Max s'éloigna, la porte du garage se referma derrière lui.
Tom remonta à bord de son véhicule, tracassé. Il avait perçu un indice dont la nature lui échappait encore.
Il s'offrit un dîner dans un restaurant de bord de route, passa une heure dans sa voiture à compulser, sur le terminal informatique, les données concernant Max contenues dans les fichiers fédéraux. Ne trouvant rien de concluant, il inclina le dossier du fauteuil et chercha le sommeil.
Vers 2 heures du matin, réveillé par le passage d'un camion, il ouvrit grand les yeux et le détail qui lui avait échappé jusque-là lui apparut enfin.
Il reprit le volant et alla finir sa nuit sur Merwood Lane.
*
Elles enchaînaient les miles et ne se parlaient presque pas, chacune semblant perdue dans ses pensées.
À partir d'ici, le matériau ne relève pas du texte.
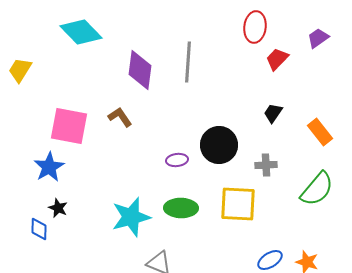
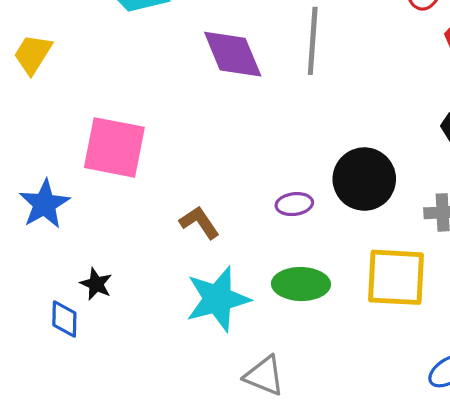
purple diamond: (140, 70) -> (233, 54), turned -30
brown L-shape: (120, 117) -> (199, 222), moved
blue star: (49, 167) -> (44, 204), moved

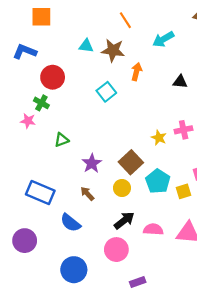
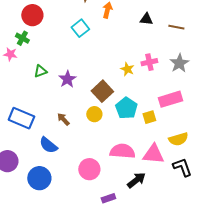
purple star: (92, 163) -> (67, 79), moved
black arrow: (124, 220) -> (136, 180), moved
pink semicircle: (153, 229) -> (122, 151), size x1.4
blue circle: (74, 270) -> (39, 178), moved

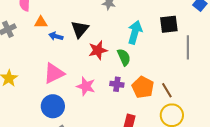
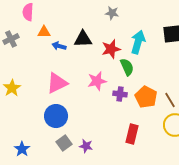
black triangle: (80, 29) -> (83, 39), turned 48
red star: (98, 50) -> (111, 49), moved
pink star: (86, 86) -> (97, 81), moved, turned -30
De temps à autre, Agatha se contentait d'indiquer à Milly l'itinéraire.
– J'ai faim, dit Milly, et je ne suis pas la seule.
Agatha jeta un œil à la jauge.
– Nous avons encore le temps.
– L'aiguille n'est pas très fiable, et puis quand le réservoir se vide, les gaz d'essence fatiguent le métal. Je refais le plein chaque jour pour éviter ça.
– Je n'avais jamais entendu quelqu'un de ton âge s'inquiéter de fatiguer du métal. Trouvons une station-service.
Quand elles croisèrent la première, Agatha la regarda passer en s'étonnant que Milly ne s'y arrête. Dix miles plus loin, elle fit halte à une station 7-Eleven.
Pendant que Milly s'affairait à la pompe, Agatha emporta la clé de contact et alla régler le plein dans la supérette.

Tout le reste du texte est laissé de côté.